* [Problem statement] Please output the listing below character for character and omit the images.

================================

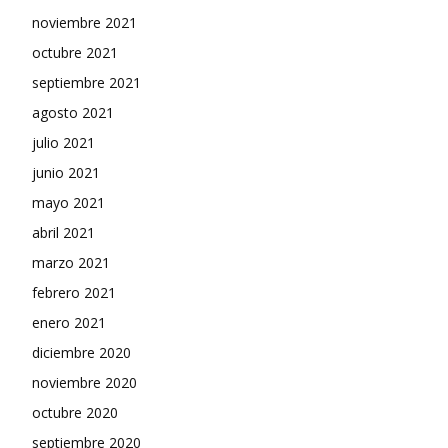
noviembre 2021
octubre 2021
septiembre 2021
agosto 2021
julio 2021
junio 2021
mayo 2021
abril 2021
marzo 2021
febrero 2021
enero 2021
diciembre 2020
noviembre 2020
octubre 2020
septiembre 2020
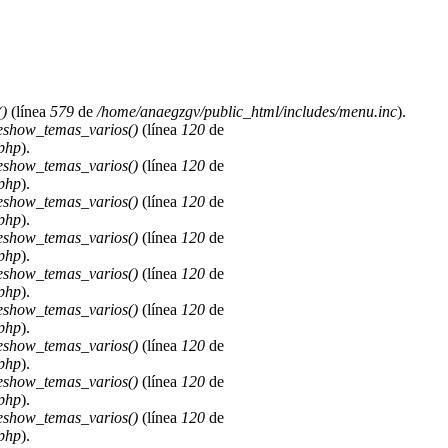
)
(línea
579
de
/home/anaegzgv/public_html/includes/menu.inc
).
deshow_temas_varios()
(línea
120
de
.php
).
deshow_temas_varios()
(línea
120
de
.php
).
deshow_temas_varios()
(línea
120
de
.php
).
deshow_temas_varios()
(línea
120
de
.php
).
deshow_temas_varios()
(línea
120
de
.php
).
deshow_temas_varios()
(línea
120
de
.php
).
deshow_temas_varios()
(línea
120
de
.php
).
deshow_temas_varios()
(línea
120
de
.php
).
deshow_temas_varios()
(línea
120
de
.php
).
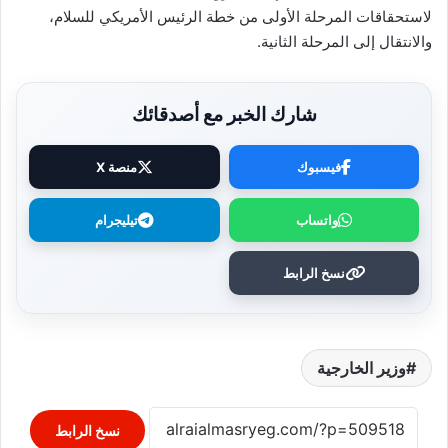
لاستحقاقات المرحلة الأولى من خطة الرئيس الأمريكي للسلام،
والانتقال إلى المرحلة الثانية
.
شارك الخبر مع أصدقائك
فيسبوك
منصة X
واتساب
تيليجرام
نسخ الرابط
وزير الخارجية
نسخ الرابط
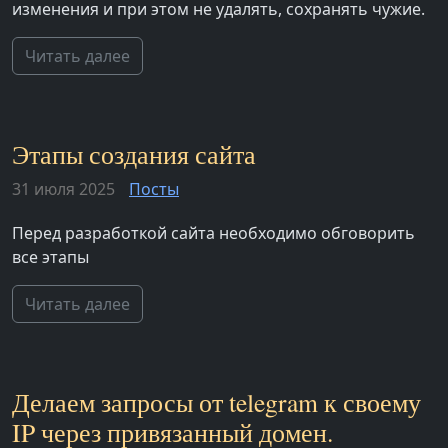
изменения и при этом не удалять, сохранять чужие.
Читать далее
Этапы создания сайта
31 июля 2025
Посты
Перед разработкой сайта необходимо обговорить
все этапы
Читать далее
Делаем запросы от telegram к своему
IP через привязанный домен.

================================

* [Response box]
noviembre 2021
octubre 2021
septiembre 2021
agosto 2021
julio 2021
junio 2021
mayo 2021
abril 2021
marzo 2021
febrero 2021
enero 2021
diciembre 2020
noviembre 2020
octubre 2020
septiembre 2020
)
(línea
579
de
/home/anaegzgv/public_html/includes/menu.inc
).
deshow_temas_varios()
(línea
120
de
.php
).
deshow_temas_varios()
(línea
120
de
.php
).
deshow_temas_varios()
(línea
120
de
.php
).
deshow_temas_varios()
(línea
120
de
.php
).
deshow_temas_varios()
(línea
120
de
.php
).
deshow_temas_varios()
(línea
120
de
.php
).
deshow_temas_varios()
(línea
120
de
.php
).
deshow_temas_varios()
(línea
120
de
.php
).
deshow_temas_varios()
(línea
120
de
.php
).
لاستحقاقات المرحلة الأولى من خطة الرئيس الأمريكي للسلام،
والانتقال إلى المرحلة الثانية
.
شارك الخبر مع أصدقائك
فيسبوك
منصة X
واتساب
تيليجرام
نسخ الرابط
وزير الخارجية
نسخ الرابط
изменения и при этом не удалять, сохранять чужие.
Читать далее
Этапы создания сайта
31 июля 2025
Посты
Перед разработкой сайта необходимо обговорить
все этапы
Читать далее
Делаем запросы от telegram к своему
IP через привязанный домен.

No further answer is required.